New Old Friends latest Crimes Under The Sun, opening at the Ustinov before embarking on a lengthy UK tour, is, at least so far, a night distinctly under-nourished, under-written and under-rehearsed.
There are moments which suggest that this is a work that will improve with playing, that they’re not completely flogging a dead donkey, but it needs some TLC before we get to this stage
The time seems ripe to spoof Christie. After all her Witness for the Prosecution is packing them in at the County Hall London, Branagh brought Poirot and that ripe moustache to cinema screens in an all-star Murder On the Orient Express and the BBC have cleared their Christmas schedules for the foreseeable future to bring her adaptations onto the air. In our hectic modern times, the period murder mystery is very much in vogue.
Yet pastiche and spoof need specification if they are to work their full effect. Jill Myers who plays memoirist cum-sleuth Artemis Arinae has a Belgian accent that wanders via the Estuary. As she conducts her writing on the sunny Riviera she finds herself, just like Christie’s favourite amateur sleuth Marple at the epicentre of another crime scene.
A former actress turned deep-sea diver has been found dead on the beach. Was she offed by her upstanding, very British husband who we find out has killed before in a bar fight? Her American rival, now promoted to number one in the world with her death. A spiv gent on the make. A woman looking to off her to steal her husband.
A hard-working cast of three portray all these and more and impress. They just need material that gives them more. Jokes land with a thud.

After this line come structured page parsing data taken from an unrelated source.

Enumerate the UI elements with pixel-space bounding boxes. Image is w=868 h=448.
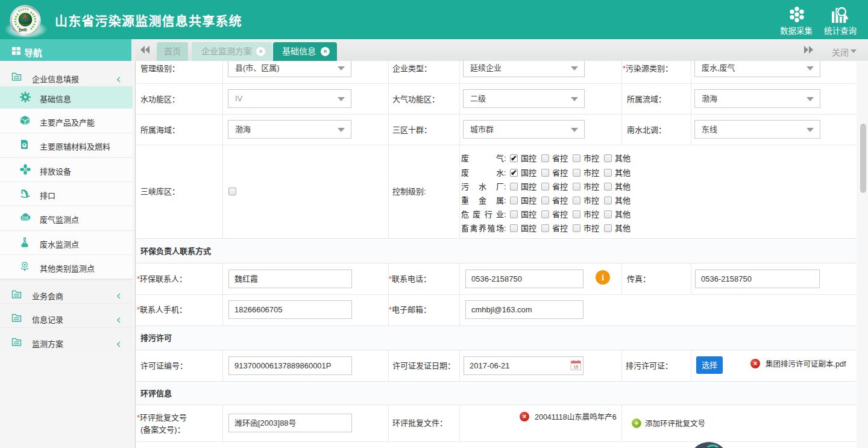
svg-text:15: 15: [573, 364, 578, 370]
svg-text:CO: CO: [22, 215, 28, 221]
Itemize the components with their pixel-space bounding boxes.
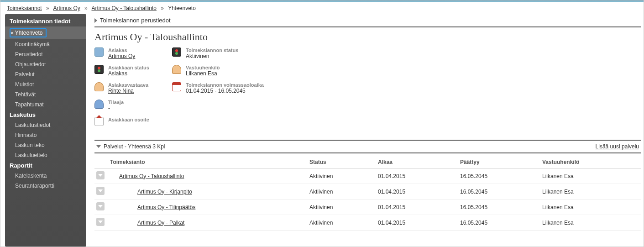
customer-status-label: Asiakkaan status [108,65,149,70]
validity-label: Toimeksiannon voimassaoloaika [186,82,264,88]
col-status[interactable]: Status [308,156,376,168]
col-actions [94,156,108,168]
account-mgr-link[interactable]: Rihte Nina [108,88,148,94]
house-icon [94,117,104,126]
orderer-value: - [108,105,124,111]
cell-start: 01.04.2015 [376,168,458,184]
address-label: Asiakkaan osoite [108,117,149,122]
section-title: Toimeksiannon perustiedot [100,17,171,24]
customer-status-value: Asiakas [108,70,149,77]
cell-responsible: Liikanen Esa [540,200,641,215]
assignment-status-value: Aktiivinen [186,53,238,59]
collapse-icon[interactable] [96,145,101,148]
sidebar-item-ohjaustiedot[interactable]: Ohjaustiedot [5,59,86,69]
col-responsible[interactable]: Vastuuhenkilö [540,156,641,168]
breadcrumb-sep: » [46,5,49,11]
sidebar-item-laskun-teko[interactable]: Laskun teko [5,140,86,150]
col-end[interactable]: Päättyy [458,156,540,168]
sidebar-item-tehtavat[interactable]: Tehtävät [5,89,86,100]
traffic-light-icon [172,47,181,57]
table-row: Artimus Oy - TaloushallintoAktiivinen01.… [94,168,641,184]
sidebar-section-header: Raportit [5,160,86,171]
orderer-label: Tilaaja [108,100,124,105]
service-link[interactable]: Artimus Oy - Taloushallinto [110,173,184,179]
person-icon [94,100,104,109]
sidebar-item-tapahtumat[interactable]: Tapahtumat [5,100,86,110]
row-menu-button[interactable] [96,171,105,179]
breadcrumb-link[interactable]: Artimus Oy - Taloushallinto [91,5,157,11]
building-icon [94,47,104,57]
person-icon [94,82,104,91]
cell-start: 01.04.2015 [376,215,458,231]
service-link[interactable]: Artimus Oy - Kirjanpito [110,189,192,195]
services-table: Toimeksianto Status Alkaa Päättyy Vastuu… [94,156,641,231]
breadcrumb: Toimeksiannot » Artimus Oy » Artimus Oy … [0,2,644,14]
expand-icon [94,18,97,23]
table-row: Artimus Oy - TilinpäätösAktiivinen01.04.… [94,200,641,215]
basic-info-header[interactable]: Toimeksiannon perustiedot [94,14,641,27]
row-menu-button[interactable] [96,202,105,210]
cell-responsible: Liikanen Esa [540,215,641,231]
table-row: Artimus Oy - KirjanpitoAktiivinen01.04.2… [94,184,641,200]
sidebar-item-palvelut[interactable]: Palvelut [5,69,86,79]
responsible-link[interactable]: Liikanen Esa [186,70,220,77]
main-content: Toimeksiannon perustiedot Artimus Oy - T… [86,14,644,247]
sidebar-item-perustiedot[interactable]: Perustiedot [5,49,86,59]
breadcrumb-link[interactable]: Toimeksiannot [7,5,42,11]
sidebar-item-yhteenveto[interactable]: Yhteenveto [5,26,86,39]
table-row: Artimus Oy - PalkatAktiivinen01.04.20151… [94,215,641,231]
calendar-icon [172,82,181,91]
row-menu-button[interactable] [96,218,105,226]
info-grid: Asiakas Artimus Oy Asiakkaan status Asia… [94,47,641,132]
service-link[interactable]: Artimus Oy - Tilinpäätös [110,204,195,210]
breadcrumb-link[interactable]: Artimus Oy [53,5,80,11]
cell-end: 16.05.2045 [458,168,540,184]
cell-status: Aktiivinen [308,200,376,215]
account-mgr-label: Asiakasvastaava [108,82,148,88]
cell-status: Aktiivinen [308,184,376,200]
sidebar: Toimeksiannon tiedot Yhteenveto Koontinä… [5,14,86,247]
breadcrumb-sep: » [84,5,88,11]
cell-start: 01.04.2015 [376,184,458,200]
customer-link[interactable]: Artimus Oy [108,53,135,59]
sidebar-item-laskutustiedot[interactable]: Laskutustiedot [5,120,86,130]
cell-start: 01.04.2015 [376,200,458,215]
breadcrumb-current: Yhteenveto [168,5,196,11]
services-title: Palvelut - Yhteensä 3 Kpl [104,143,165,150]
person-icon [172,65,181,74]
cell-responsible: Liikanen Esa [540,184,641,200]
sidebar-item-hinnasto[interactable]: Hinnasto [5,130,86,140]
validity-value: 01.04.2015 - 16.05.2045 [186,88,264,94]
sidebar-item-katelaskenta[interactable]: Katelaskenta [5,171,86,181]
cell-end: 16.05.2045 [458,200,540,215]
cell-end: 16.05.2045 [458,184,540,200]
customer-label: Asiakas [108,47,135,53]
cell-status: Aktiivinen [308,168,376,184]
sidebar-item-koontinakyma[interactable]: Koontinäkymä [5,39,86,49]
services-header: Palvelut - Yhteensä 3 Kpl Lisää uusi pal… [94,140,641,153]
app-frame: Toimeksiannot » Artimus Oy » Artimus Oy … [0,0,644,247]
col-name[interactable]: Toimeksianto [108,156,308,168]
row-menu-button[interactable] [96,187,105,195]
sidebar-item-muistiot[interactable]: Muistiot [5,79,86,89]
service-link[interactable]: Artimus Oy - Palkat [110,220,184,226]
page-title: Artimus Oy - Taloushallinto [94,31,641,43]
breadcrumb-sep: » [161,5,164,11]
add-service-link[interactable]: Lisää uusi palvelu [596,143,639,150]
assignment-status-label: Toimeksiannon status [186,47,238,53]
sidebar-section-header: Laskutus [5,110,86,120]
col-start[interactable]: Alkaa [376,156,458,168]
cell-end: 16.05.2045 [458,215,540,231]
responsible-label: Vastuuhenkilö [186,65,220,70]
traffic-light-icon [94,65,104,74]
sidebar-item-laskuluettelo[interactable]: Laskuluettelo [5,150,86,160]
sidebar-item-seurantaraportti[interactable]: Seurantaraportti [5,181,86,191]
sidebar-section-header: Toimeksiannon tiedot [5,16,86,26]
cell-responsible: Liikanen Esa [540,168,641,184]
cell-status: Aktiivinen [308,215,376,231]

Set pieces don’t come off.
The script in general seems more focussed on clarifying its twisty narrative than ensuring belly laughs. Feargus Wood Dunlop, who also writes, throws himself with considerable gusto into every role he plays but for every role he nails- his delivery of a very English bar fight is top notch- there are also moments that are less defined- his voyeuristic Irish priest is very one note.
At its best director James Farrell’s production shows what could and perhaps can still be: the introduction of Jonny McClean’s brattish youngster reciting witchcraft is a real showstopper as are the three plodding policeman portrayed by Heather Westwell with little more than a stoop, a moustache and a pair of glasses. Best of all the patter routine, composed by Kathryn Lovell is a sly delight, bringing up memories of Seriol Davies’ seriously terrific How to Win against History which sent up everything in glorious anarchic form. New Old Friends production is of a more restrained vein. My advice, a bit more music, a little less plot.